### TASK GOAL
Your copy should start at the line with "manufacturing issues could" and end at the line with "Bring your case" in the data below. Transcribe only those lines, exactly, pictures excluded.
--- EXERCISE INPUT Enclosed Below ---
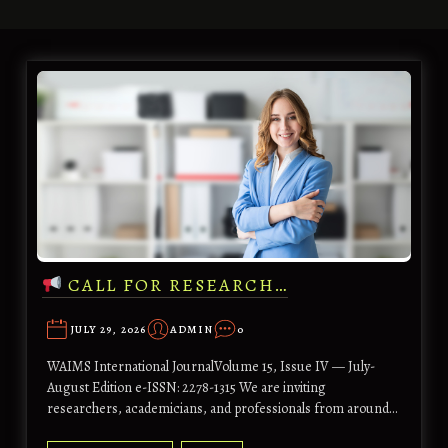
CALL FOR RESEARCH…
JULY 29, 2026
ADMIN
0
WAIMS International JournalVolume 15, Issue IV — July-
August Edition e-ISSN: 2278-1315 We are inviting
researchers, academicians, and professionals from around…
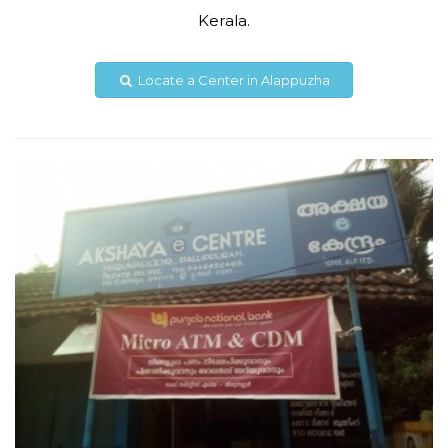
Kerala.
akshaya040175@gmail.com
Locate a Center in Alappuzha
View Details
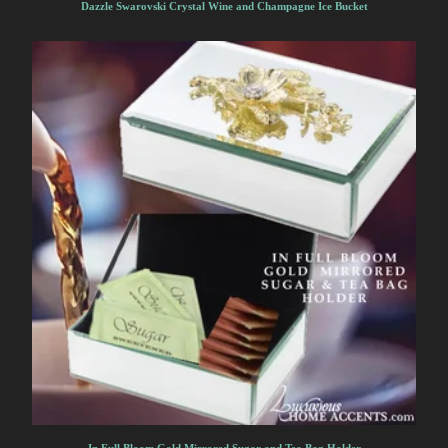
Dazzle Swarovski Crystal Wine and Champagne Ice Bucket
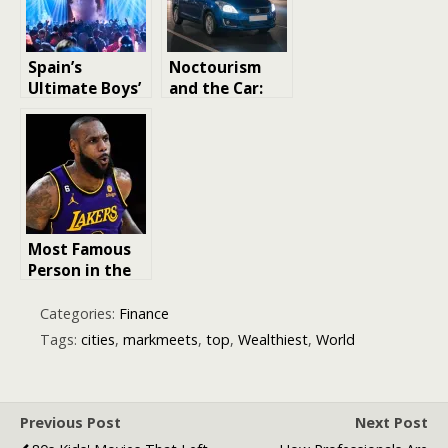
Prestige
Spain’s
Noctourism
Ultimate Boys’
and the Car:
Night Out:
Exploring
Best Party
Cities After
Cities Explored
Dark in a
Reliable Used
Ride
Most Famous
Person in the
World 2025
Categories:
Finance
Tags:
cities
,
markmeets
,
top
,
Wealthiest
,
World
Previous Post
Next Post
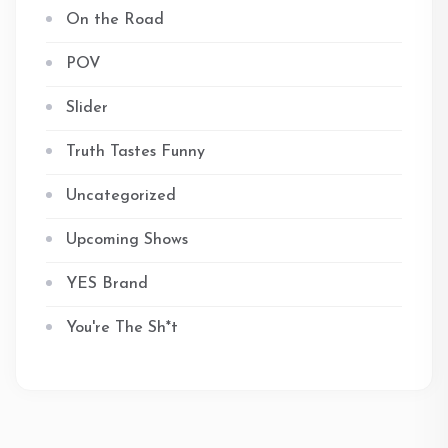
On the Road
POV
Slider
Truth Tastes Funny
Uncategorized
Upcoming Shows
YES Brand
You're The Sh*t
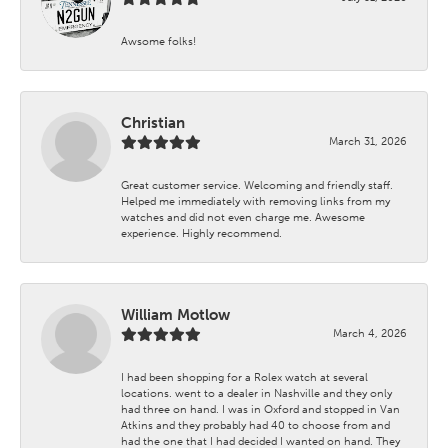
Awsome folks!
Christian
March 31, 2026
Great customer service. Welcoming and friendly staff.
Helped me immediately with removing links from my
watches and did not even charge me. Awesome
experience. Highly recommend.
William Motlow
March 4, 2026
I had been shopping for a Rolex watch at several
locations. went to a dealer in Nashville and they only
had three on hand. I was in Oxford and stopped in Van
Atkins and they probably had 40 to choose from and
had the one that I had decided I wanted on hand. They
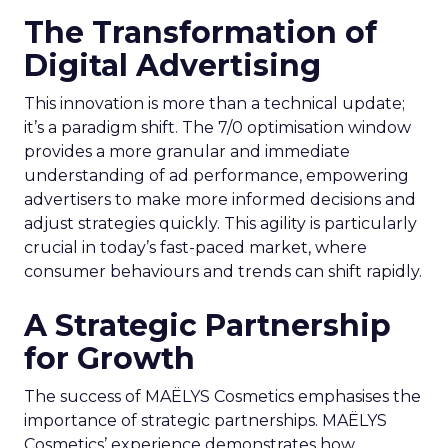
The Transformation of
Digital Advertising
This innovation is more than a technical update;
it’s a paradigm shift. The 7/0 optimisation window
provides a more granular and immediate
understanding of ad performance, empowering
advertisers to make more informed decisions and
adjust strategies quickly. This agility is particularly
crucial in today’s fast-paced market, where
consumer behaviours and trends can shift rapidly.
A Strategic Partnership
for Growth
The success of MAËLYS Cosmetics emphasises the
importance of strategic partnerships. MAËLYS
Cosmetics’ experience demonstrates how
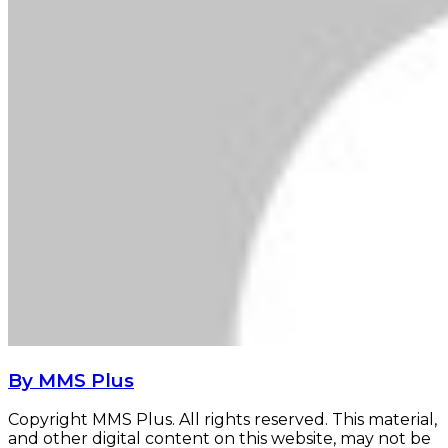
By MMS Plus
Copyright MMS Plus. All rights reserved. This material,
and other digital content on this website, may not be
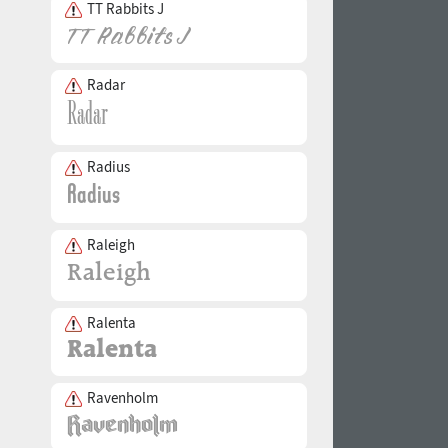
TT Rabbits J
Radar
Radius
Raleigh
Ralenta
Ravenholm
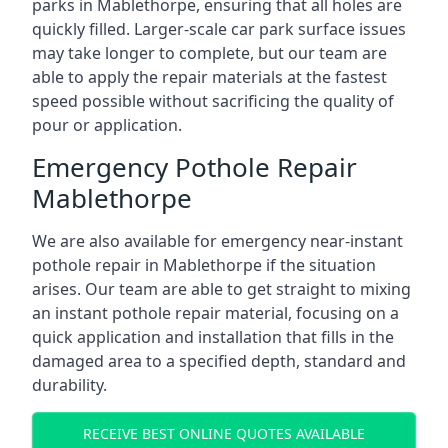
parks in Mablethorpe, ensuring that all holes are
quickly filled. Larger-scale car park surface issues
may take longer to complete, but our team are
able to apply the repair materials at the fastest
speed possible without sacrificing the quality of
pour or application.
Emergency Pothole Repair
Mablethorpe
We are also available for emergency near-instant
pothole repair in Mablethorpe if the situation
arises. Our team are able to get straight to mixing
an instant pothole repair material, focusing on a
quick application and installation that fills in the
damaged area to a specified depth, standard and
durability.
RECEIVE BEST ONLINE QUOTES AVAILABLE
--- End of Enclosed EXERCISE INPUT ---
--- EXERCISE INPUT Enclosed Below ---
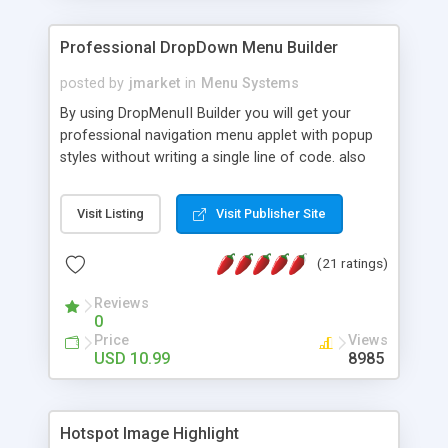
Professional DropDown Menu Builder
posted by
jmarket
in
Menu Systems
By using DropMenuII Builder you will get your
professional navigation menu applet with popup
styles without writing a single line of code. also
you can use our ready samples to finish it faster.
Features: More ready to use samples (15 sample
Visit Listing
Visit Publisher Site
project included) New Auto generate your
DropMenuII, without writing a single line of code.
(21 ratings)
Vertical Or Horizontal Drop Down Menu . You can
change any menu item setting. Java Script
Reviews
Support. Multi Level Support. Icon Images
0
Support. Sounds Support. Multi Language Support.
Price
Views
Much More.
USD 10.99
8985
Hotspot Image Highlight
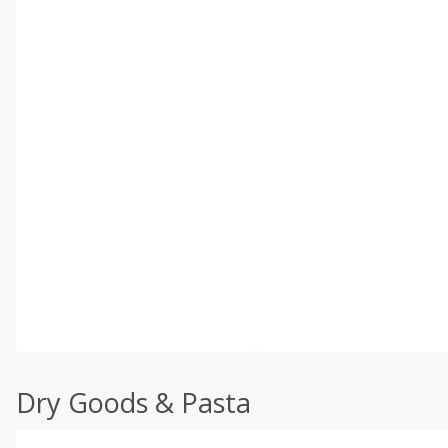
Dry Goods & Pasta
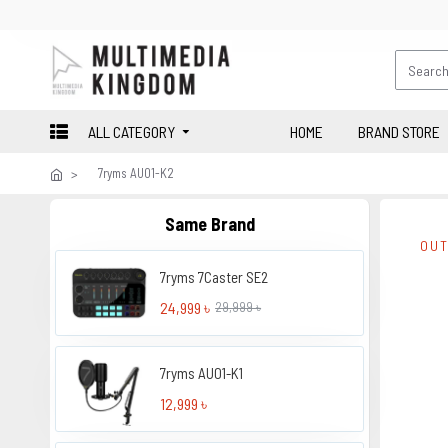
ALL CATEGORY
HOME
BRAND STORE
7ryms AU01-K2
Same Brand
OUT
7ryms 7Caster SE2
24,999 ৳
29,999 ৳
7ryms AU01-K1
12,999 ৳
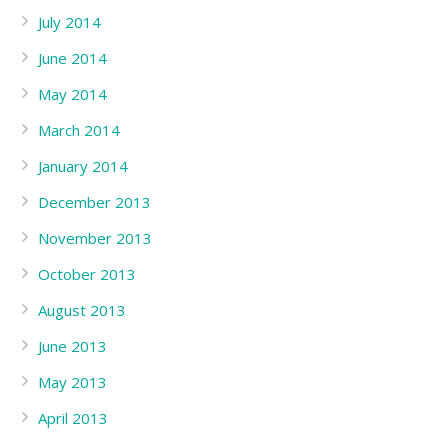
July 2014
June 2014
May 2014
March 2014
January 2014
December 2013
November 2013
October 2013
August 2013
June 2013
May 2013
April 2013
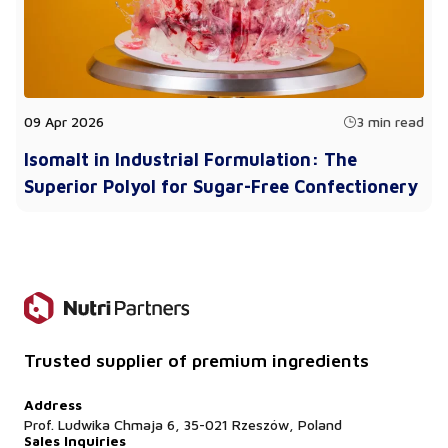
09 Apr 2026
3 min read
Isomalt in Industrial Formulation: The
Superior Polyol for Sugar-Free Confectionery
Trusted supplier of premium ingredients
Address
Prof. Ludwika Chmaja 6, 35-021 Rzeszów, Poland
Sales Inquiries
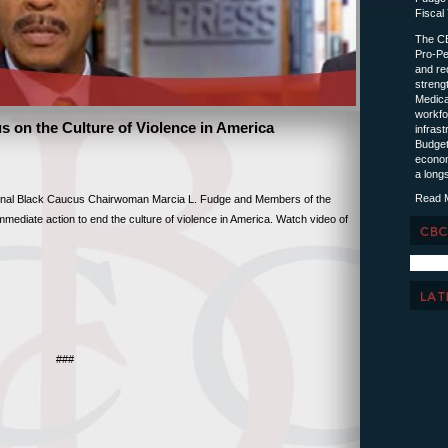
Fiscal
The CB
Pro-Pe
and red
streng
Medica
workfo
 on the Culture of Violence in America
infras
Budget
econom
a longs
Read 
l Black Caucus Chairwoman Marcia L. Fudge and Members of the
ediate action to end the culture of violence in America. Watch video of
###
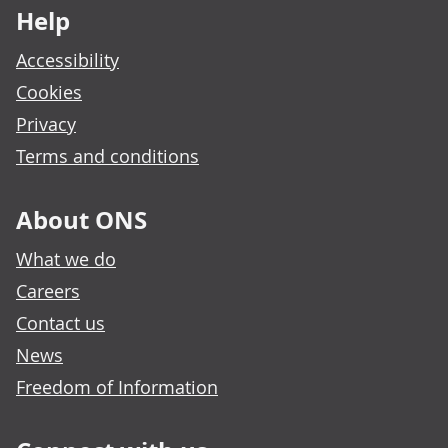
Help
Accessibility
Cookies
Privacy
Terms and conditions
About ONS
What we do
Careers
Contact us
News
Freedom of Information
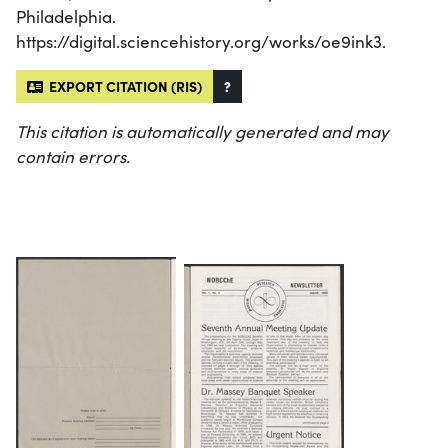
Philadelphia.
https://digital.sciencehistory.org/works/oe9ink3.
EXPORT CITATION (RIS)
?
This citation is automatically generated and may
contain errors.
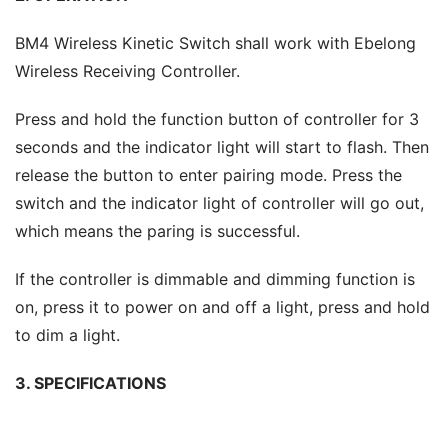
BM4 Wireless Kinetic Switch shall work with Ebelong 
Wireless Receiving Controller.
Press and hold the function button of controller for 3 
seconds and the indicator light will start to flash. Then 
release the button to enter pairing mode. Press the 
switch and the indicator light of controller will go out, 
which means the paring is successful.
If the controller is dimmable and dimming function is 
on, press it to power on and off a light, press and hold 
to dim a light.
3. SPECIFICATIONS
--- End of Enclosed EXERCISE INPUT ---
--- EXERCISE INPUT Enclosed Below ---
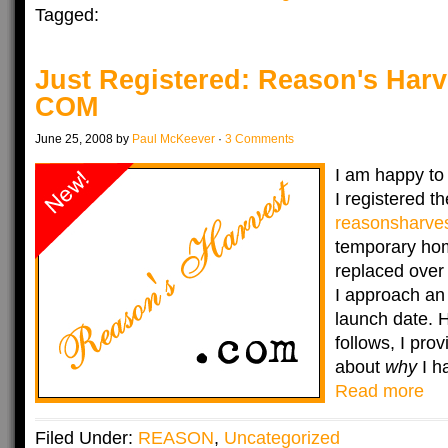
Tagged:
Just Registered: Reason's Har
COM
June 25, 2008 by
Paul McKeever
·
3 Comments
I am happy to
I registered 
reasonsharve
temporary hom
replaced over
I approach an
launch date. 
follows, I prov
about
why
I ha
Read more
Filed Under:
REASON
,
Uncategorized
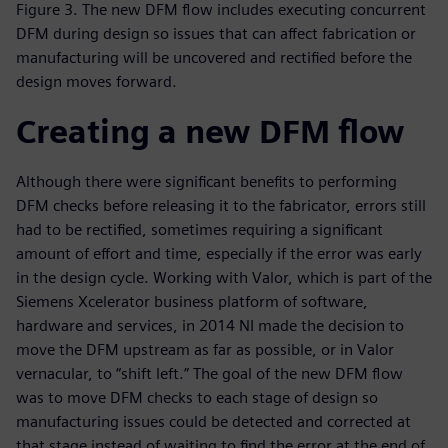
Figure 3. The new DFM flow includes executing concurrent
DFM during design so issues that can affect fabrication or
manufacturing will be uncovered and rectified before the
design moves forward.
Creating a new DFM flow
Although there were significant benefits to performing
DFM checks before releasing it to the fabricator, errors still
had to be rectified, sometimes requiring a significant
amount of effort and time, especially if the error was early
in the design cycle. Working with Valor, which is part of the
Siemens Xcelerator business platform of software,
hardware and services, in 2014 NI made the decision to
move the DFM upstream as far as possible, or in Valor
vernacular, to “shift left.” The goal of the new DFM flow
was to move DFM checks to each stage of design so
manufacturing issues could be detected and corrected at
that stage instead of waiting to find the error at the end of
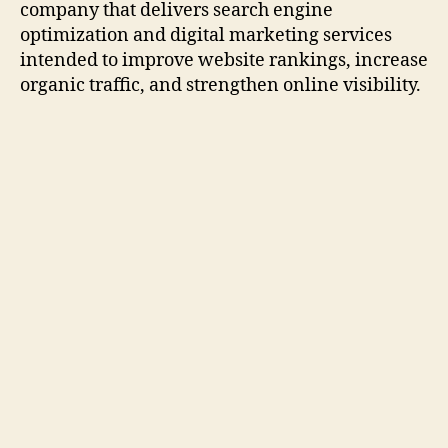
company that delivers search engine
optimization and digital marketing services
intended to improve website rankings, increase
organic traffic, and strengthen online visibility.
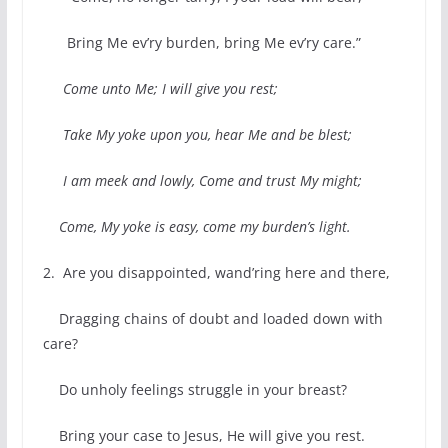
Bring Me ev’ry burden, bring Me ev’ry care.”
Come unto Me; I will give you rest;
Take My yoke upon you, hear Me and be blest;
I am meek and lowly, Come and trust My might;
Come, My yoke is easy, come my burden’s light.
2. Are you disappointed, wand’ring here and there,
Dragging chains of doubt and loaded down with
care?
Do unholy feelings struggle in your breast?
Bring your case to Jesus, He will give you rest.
--- End of Enclosed EXERCISE INPUT ---
### TASK SOLUTION
manufacturing issues could be detected and corrected at
that stage instead of waiting to find the error at the end of
company that delivers search engine
optimization and digital marketing services
intended to improve website rankings, increase
organic traffic, and strengthen online visibility.
Bring Me ev’ry burden, bring Me ev’ry care.”
Come unto Me; I will give you rest;
Take My yoke upon you, hear Me and be blest;
I am meek and lowly, Come and trust My might;
Come, My yoke is easy, come my burden’s light.
2. Are you disappointed, wand’ring here and there,
Dragging chains of doubt and loaded down with
care?
Do unholy feelings struggle in your breast?
Bring your case to Jesus, He will give you rest.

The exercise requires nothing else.